The WDB’s many years of documented success was challenged by the introduction of legislation like the Financial Intelligence Centre Act (2001) and the absence of legislation for micro-financing in South Africa. As such, Mbeki facilitated the establishment of the Association of Microfinance Institutions of South Africa (renamed the Development Microfinance Institutions of South Africa), a lobbying platform for the not-for-profit micro-finance sector. She also facilitated the founding of the South African Microfinance Apex Fund by the Department of Trade and Industry, a facility to fund micro-finance institutions.
In 2003, Mbeki established the organisation Women in Dialogue to give voice to women across all sectors in South Africa and Africa, and to engage their full participation in economic and social development. Another of her initiatives is the Zanele Mbeki Development Trust, an independent, non-partisan public benefit organisation that’s committed to improving the status of African women by engaging national governments, the private sector, civil society and donors in partnerships to shape communal, municipal, provincial, national and continental agendas.
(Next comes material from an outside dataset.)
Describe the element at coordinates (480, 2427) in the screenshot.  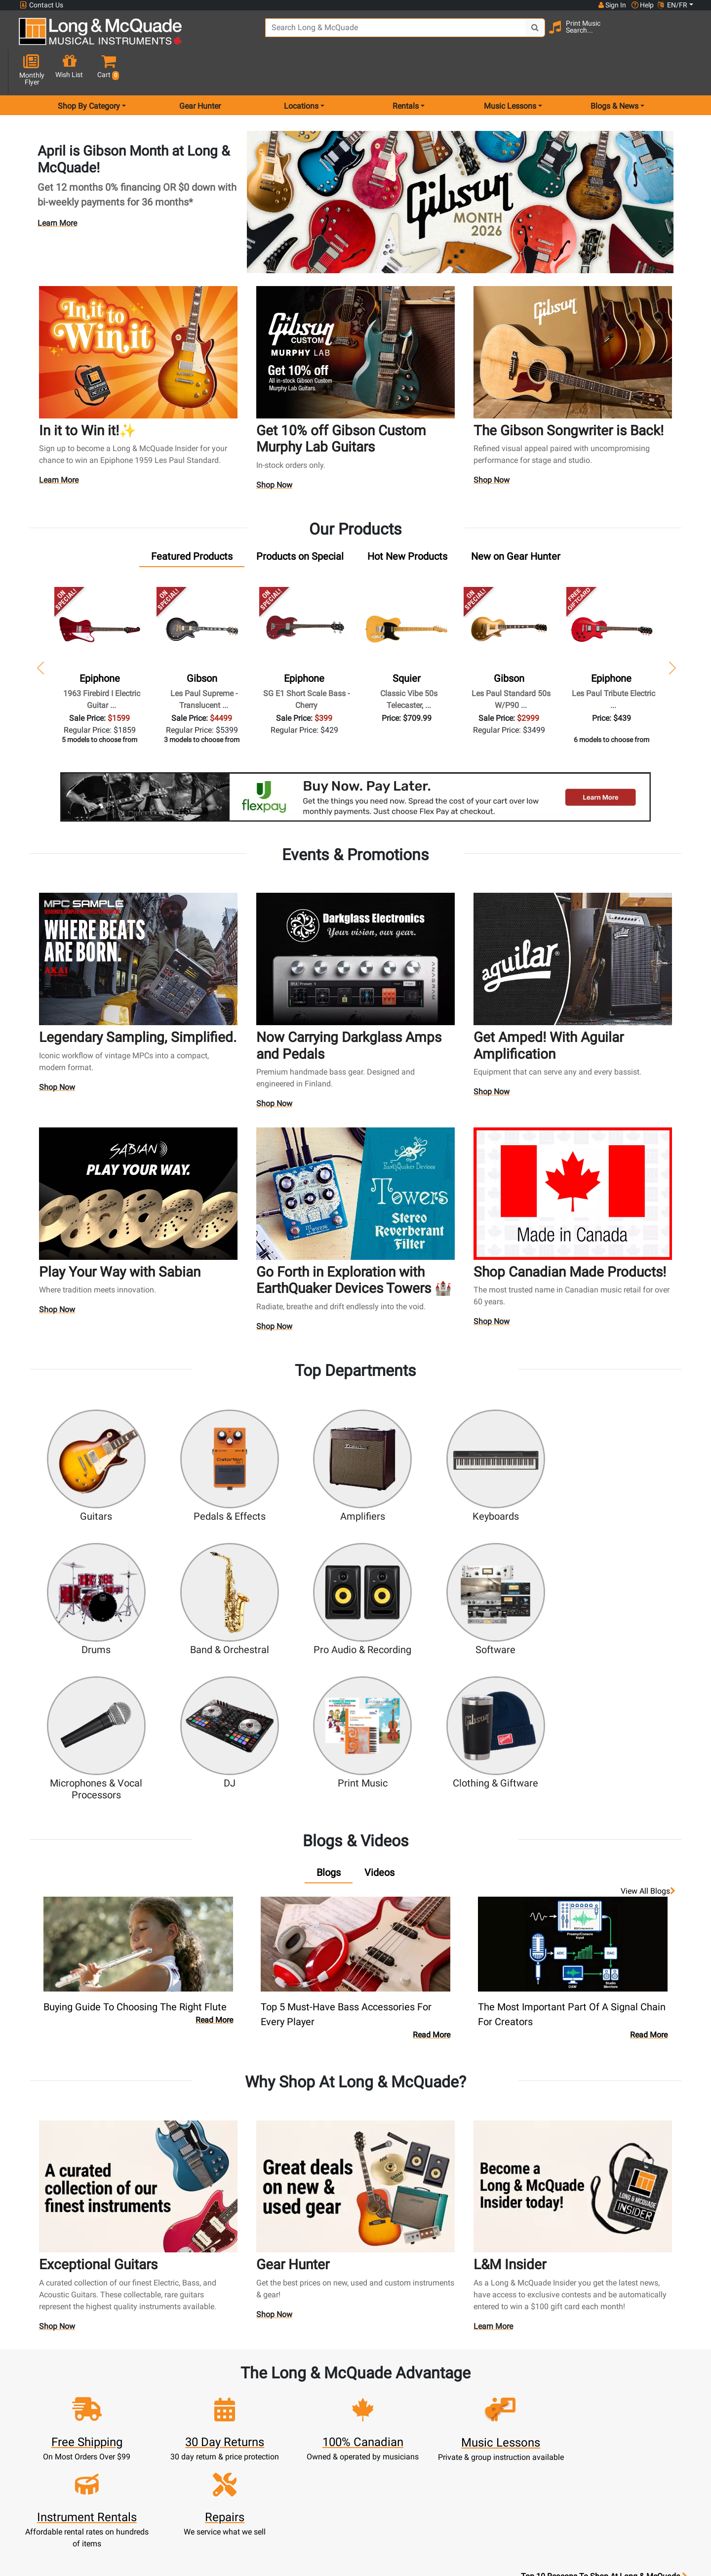
I see `Site Map` at that location.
“Mrs Mbeki has a longstanding relationship with UP, where many past Women in Dialogue conferences have been held,” Prof Lombard said. “Her work contributes to knowledge development and practice across several disciplines, and is in line with meeting several Sustainable Development Goals (SDGs), including ending poverty and hunger (SDGs 1 and 2), good health and wellbeing (SDG 3), gender equality (SDG 5), reduced inequalities (SDG 10), and peaceful and just societies (SDG 16).”
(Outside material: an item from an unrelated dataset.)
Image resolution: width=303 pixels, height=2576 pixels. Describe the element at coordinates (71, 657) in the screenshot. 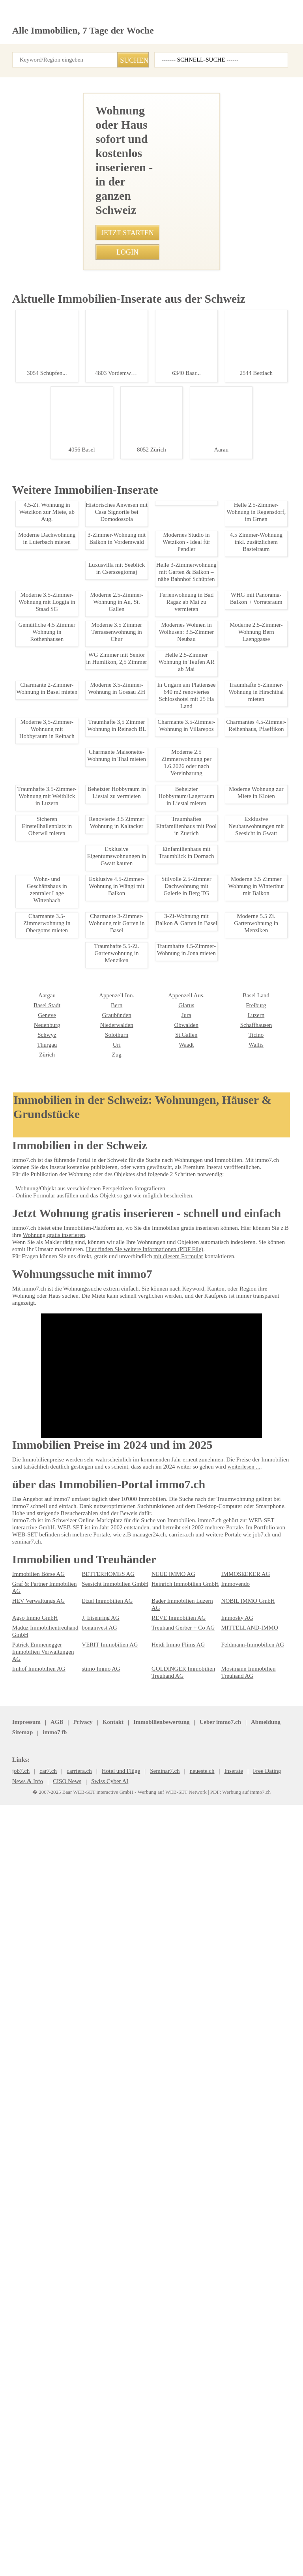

This honorary doctorate is one of many honours that has been bestowed on Mbeki, whose contributions span international and national arenas. In 2014, she was the recipient of the International Women’s Forum Women Who Make a Difference Award as well as the University of Johannesburg’s Ellen Kuzwayo Council Award for her contribution to the social upliftment of the poor and marginalised, especially women. In 2016, she received the Kagiso Trust Lifetime Achievement Award and the WDB Investment Holdings Lifetime Achievement Award, and in 2017, was the recipient of the World Economic Forum Crystal Award for Social Entrepreneurship. The following year, she was honoured with the Standard Bank Top Woman Lifetime Achiever Award and the Human Sciences Research Council of South Africa’s Women’s Empowerment and Women’s Peace and Security, which she shared with the late Albertina Sisulu and the late American politician Emma Rene (Rhodes) Gresham.
“It is our honour to recognise Mrs Mbeki for living up to her belief that women have the assets and just need the opportunities and access to funding and training to create their own development paths,” Prof Lombard said.